Task item
In the copy of these records, include no pictures and change nothing else.

Entries provided

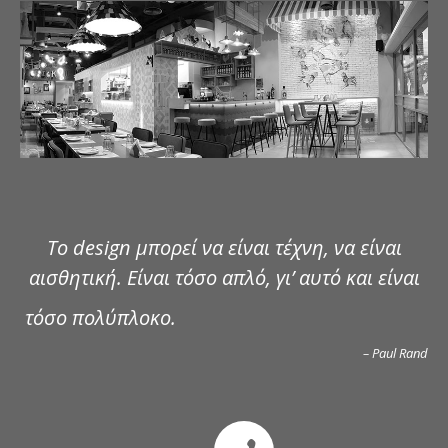
ΔΗΜΟΣΙΕΥΣΕΙΣ
ΕΠΙΚΟΙΝΩΝΙΑ
Το design μπορεί να είναι τέχνη, να είναι
αισθητική. Είναι τόσο απλό, γι’ αυτό και είναι
τόσο πολύπλοκο.
– Paul Rand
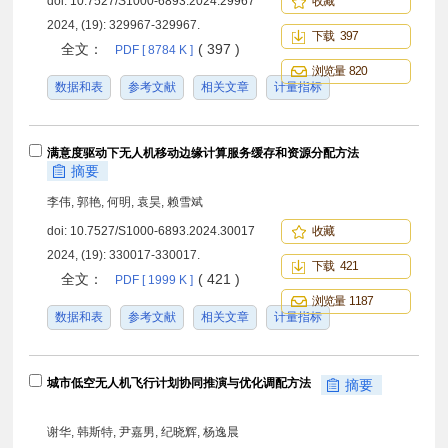
doi:
10.7527/S1000-6893.2024.29967
收藏
2024, (19): 329967-329967.
下载 397
全文：
( 397 )
PDF [ 8784 K ]
浏览量 820
数据和表
参考文献
相关文章
计量指标
满意度驱动下无人机移动边缘计算服务缓存和资源分配方法
摘要
李伟, 郭艳, 何明, 袁昊, 赖雪斌
doi:
10.7527/S1000-6893.2024.30017
收藏
2024, (19): 330017-330017.
下载 421
全文：
( 421 )
PDF [ 1999 K ]
浏览量 1187
数据和表
参考文献
相关文章
计量指标
城市低空无人机飞行计划协同推演与优化调配方法
摘要
谢华, 韩斯特, 尹嘉男, 纪晓辉, 杨逸晨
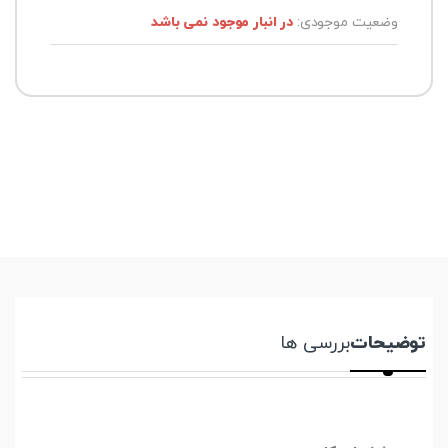
وضعیت موجودی:
در انبار موجود نمی باشد
توضیحات
بررسی ها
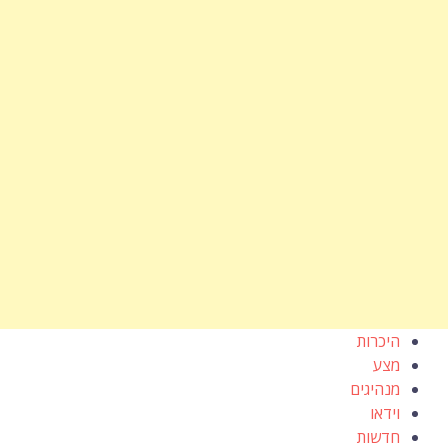
היכרות
מצע
מנהיגים
וידאו
חדשות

Task output
ΔΗΜΟΣΙΕΥΣΕΙΣ
ΕΠΙΚΟΙΝΩΝΙΑ
Το design μπορεί να είναι τέχνη, να είναι
αισθητική. Είναι τόσο απλό, γι’ αυτό και είναι
τόσο πολύπλοκο.
– Paul Rand
doi:
10.7527/S1000-6893.2024.29967
收藏
2024, (19): 329967-329967.
下载 397
全文：
( 397 )
PDF [ 8784 K ]
浏览量 820
数据和表
参考文献
相关文章
计量指标
满意度驱动下无人机移动边缘计算服务缓存和资源分配方法
摘要
李伟, 郭艳, 何明, 袁昊, 赖雪斌
doi:
10.7527/S1000-6893.2024.30017
收藏
2024, (19): 330017-330017.
下载 421
全文：
( 421 )
PDF [ 1999 K ]
浏览量 1187
数据和表
参考文献
相关文章
计量指标
城市低空无人机飞行计划协同推演与优化调配方法
摘要
谢华, 韩斯特, 尹嘉男, 纪晓辉, 杨逸晨
وضعیت موجودی:
در انبار موجود نمی باشد
توضیحات
بررسی ها
היכרות
מצע
מנהיגים
וידאו
חדשות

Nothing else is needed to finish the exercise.